EXTRACTED MATERIAL

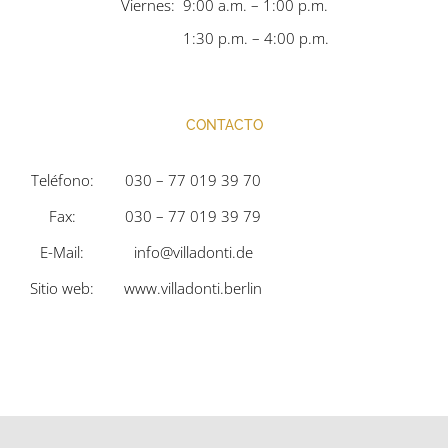
Viernes: 9:00 a.m. – 1:00 p.m.
1:30 p.m. – 4:00 p.m.
CONTACTO
Teléfono:
030 – 77 019 39 70
Fax:
030 – 77 019 39 79
E-Mail:
info@villadonti.de
Sitio web:
www.villadonti.berlin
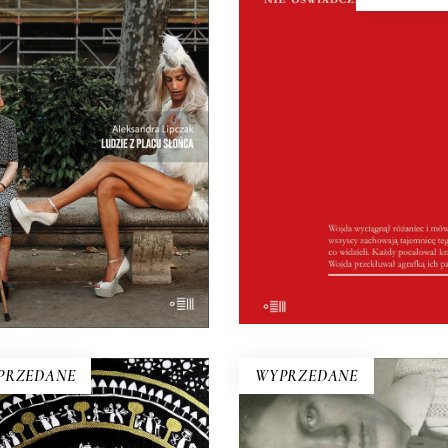
NIE OŚWIADCZAM S
ZIE Z PLACU SŁOŃCA
W Wigilię 1976 roku zginę
Intymny portret kraju na
kobieta w ciąży, jej mąż 
drożu. Miejsca, w którym coś
trzynastoletni brat. Moty
skończyło, a nowe jeszcze nie
zbrodni była kradzież wędli
ęło. Reportaże o Hiszpanii z
weselu… Wiesław Łuka
i kości, a nie z turystycznego
relacjonował przebieg proce
folderu.
którym sądzono niemal c
19.50
zł
39.00
zł
wieś.
E-BOOK DO
KOSZYKA
PRZEDANE
WYPRZEDANE
PANNA DOKTÓR
UDZĘ SIĘ NA SHIBUI
SADOWSKA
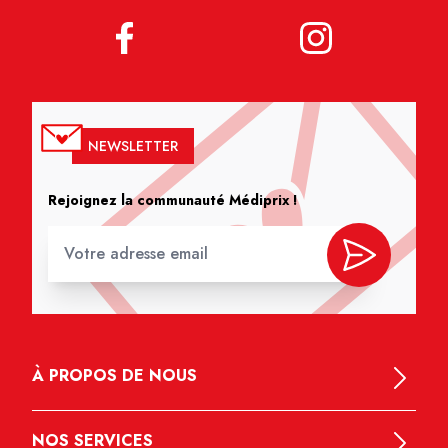
NEWSLETTER
Rejoignez la communauté Médiprix !
À PROPOS DE NOUS
NOS SERVICES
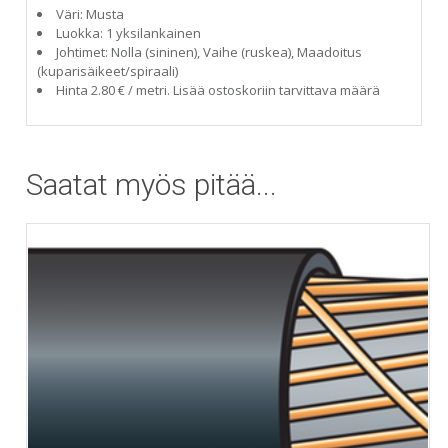
Väri: Musta
Luokka: 1 yksilankainen
Johtimet: Nolla (sininen), Vaihe (ruskea), Maadoitus
(kuparisäikeet/spiraali)
Hinta 2.80 € / metri. Lisää ostoskoriin tarvittava määrä
Saatat myös pitää...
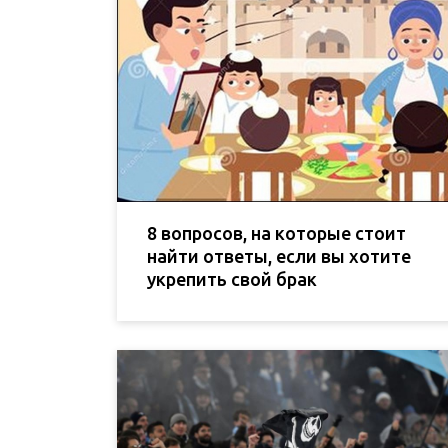
8 вопросов, на которые стоит
найти ответы, если вы хотите
укрепить свой брак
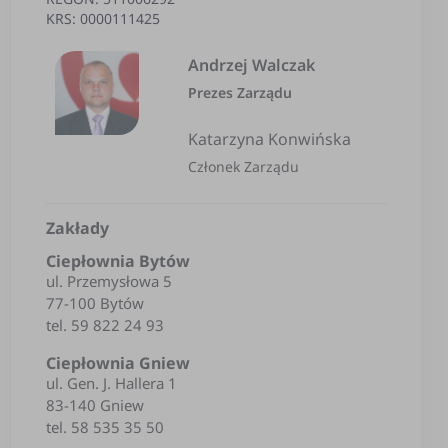
KRS: 0000111425
Andrzej Walczak
Prezes Zarządu
Katarzyna Konwińska
Członek Zarządu
Zakłady
Ciepłownia Bytów
ul. Przemysłowa 5
77-100 Bytów
tel. 59 822 24 93
Ciepłownia Gniew
ul. Gen. J. Hallera 1
83-140 Gniew
tel. 58 535 35 50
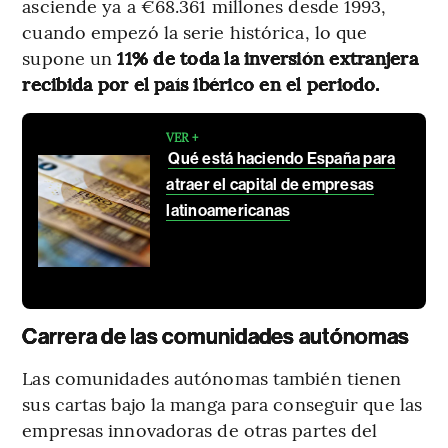
asciende ya a €68.361 millones desde 1993,
cuando empezó la serie histórica, lo que
supone un
11% de toda la inversión extranjera
recibida por el país ibérico en el periodo.
VER +
Qué está haciendo España para
atraer el capital de empresas
latinoamericanas
Carrera de las comunidades autónomas
Las comunidades autónomas también tienen
sus cartas bajo la manga para conseguir que las
empresas innovadoras de otras partes del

BRIEF
Could you copy the listing exactly, leaving out any pictures?

SOLUTION
Viernes: 9:00 a.m. – 1:00 p.m.
1:30 p.m. – 4:00 p.m.
CONTACTO
Teléfono:
030 – 77 019 39 70
Fax:
030 – 77 019 39 79
E-Mail:
info@villadonti.de
Sitio web:
www.villadonti.berlin
NIE OŚWIADCZAM S
ZIE Z PLACU SŁOŃCA
W Wigilię 1976 roku zginę
Intymny portret kraju na
kobieta w ciąży, jej mąż 
drożu. Miejsca, w którym coś
trzynastoletni brat. Moty
skończyło, a nowe jeszcze nie
zbrodni była kradzież wędli
ęło. Reportaże o Hiszpanii z
weselu… Wiesław Łuka
i kości, a nie z turystycznego
relacjonował przebieg proce
folderu.
którym sądzono niemal c
19.50
zł
39.00
zł
wieś.
E-BOOK DO
KOSZYKA
PRZEDANE
WYPRZEDANE
PANNA DOKTÓR
UDZĘ SIĘ NA SHIBUI
SADOWSKA
NEWSLETTER
Rejoignez la communauté Médiprix !
À PROPOS DE NOUS
NOS SERVICES
Väri: Musta
Luokka: 1 yksilankainen
Johtimet: Nolla (sininen), Vaihe (ruskea), Maadoitus
(kuparisäikeet/spiraali)
Hinta 2.80 € / metri. Lisää ostoskoriin tarvittava määrä
Saatat myös pitää...
8 вопросов, на которые стоит
найти ответы, если вы хотите
укрепить свой брак
KRS: 0000111425
Andrzej Walczak
Prezes Zarządu
Katarzyna Konwińska
Członek Zarządu
Zakłady
Ciepłownia Bytów
ul. Przemysłowa 5
77-100 Bytów
tel. 59 822 24 93
Ciepłownia Gniew
ul. Gen. J. Hallera 1
83-140 Gniew
tel. 58 535 35 50
asciende ya a €68.361 millones desde 1993,
cuando empezó la serie histórica, lo que
supone un
11% de toda la inversión extranjera
recibida por el país ibérico en el periodo.
VER +
Qué está haciendo España para
atraer el capital de empresas
latinoamericanas
Carrera de las comunidades autónomas
Las comunidades autónomas también tienen
sus cartas bajo la manga para conseguir que las
empresas innovadoras de otras partes del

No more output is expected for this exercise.